Com Platão, a coisa piorou. A ideia fundamental (ou o que eu entendia dela) me parecia propriamente delirante: existiria um mundo de formas perfeitas, graças às quais as coisas do nosso mundo (imperfeito) teriam qualidades.

Explico: imagine um parque, tipo Inhotim, com a Beleza, a Justiça, a Virtude, a Feiura, o Triângulo, o Caramba etc. Se as coisas aqui, fora de Inhotim, nos parecem belas, triangulares ou "do caramba" seria porque a gente, em alguma vida prévia e esquecida, passeou pelo jardim de Inhotim e viu as formas ideais.

O alívio foi encontrar, enfim, alguém razoável, como Aristóteles e, bem mais tarde, os empiristas. Eles, ao menos, achavam que a Beleza, o Triângulo e o Caramba não estavam num jardim de Inhotim, mas tinham surgido na nossa mente a partir da experiência. Tipo: à força de ver coisas que acho do Caramba (ou seu contrário), eu me faço uma ideia do que seria o Caramba.

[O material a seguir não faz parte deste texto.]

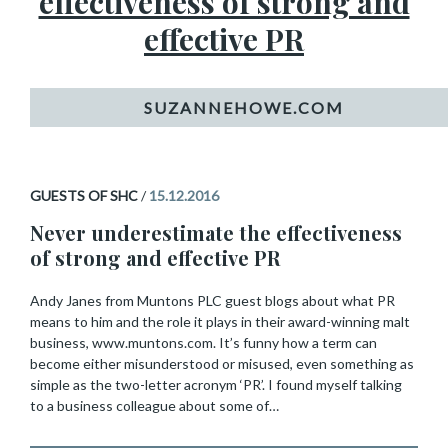
effectiveness of strong and
effective PR
GUESTS OF SHC
/
15.12.2016
Never underestimate the effectiveness
of strong and effective PR
Andy Janes from Muntons PLC guest blogs about what PR
means to him and the role it plays in their award-winning malt
business, www.muntons.com. It’s funny how a term can
become either misunderstood or misused, even something as
simple as the two-letter acronym ‘PR’. I found myself talking
to a business colleague about some of…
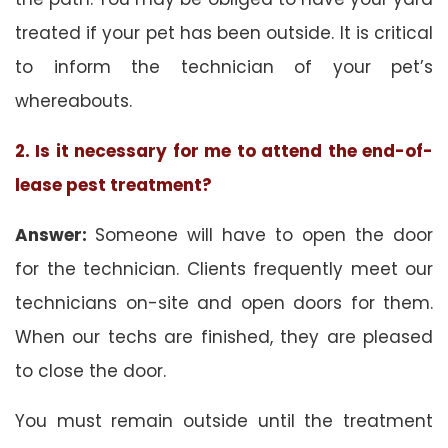
treated if your pet has been outside. It is critical
to inform the technician of your pet’s
whereabouts.
2. Is it necessary for me to attend the end-of-
lease pest treatment?
Answer:
Someone will have to open the door
for the technician. Clients frequently meet our
technicians on-site and open doors for them.
When our techs are finished, they are pleased
to close the door.
You must remain outside until the treatment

Enfim, espero que dê para entender como a filosofia me introduziu à psicopatologia e, em particular, me deu vontade de estudar os caminhos pelos quais se formam (e se deformam) as ideias e as operações do pensamento humano. Fui estudar exatamente isso, com Jean Piaget.

Conto essa história como premissa para explicar que, na época do liceu e no começo dos estudos universitários, eu achava Sócrates um chato de galochas (claro, Sócrates não escreveu nada: o que eu conhecia dele era apenas como protagonista dos diálogos de Platão).

Digo isso porque acabo de ler "Sócrates: Pensador e Educador: a Filosofia do Conhece-te a ti Mesmo", de Paulo Ghiraldelli Jr. (ed. Cortez). Li prevenido contra Sócrates ("ele, de novo?"). Mas o livro me conquistou.

Claro, continuo não sendo um grande fã. Ainda me irrita o relato (por Platão) de que ele, condenado à morte, teria aceitado sua pena, embora a considerasse injusta.

Na época, em Atenas, isso devia fazer sentido (como Ghiraldelli explica perfeitamente), mas, para mim, moderno, é inaceitável que o respeito pelas leis seja mais importante do que o sentimento, que cada um tem, do que é justo ou não.

Mas tanto faz. O que importa é que Ghiraldelli, separando Sócrates de Platão, tornou Sócrates muito mais próximo de nós e mais interessante –ao menos para mim.

Um exemplo é o capitulo "O Cão e o Lobo ou da Falsidade".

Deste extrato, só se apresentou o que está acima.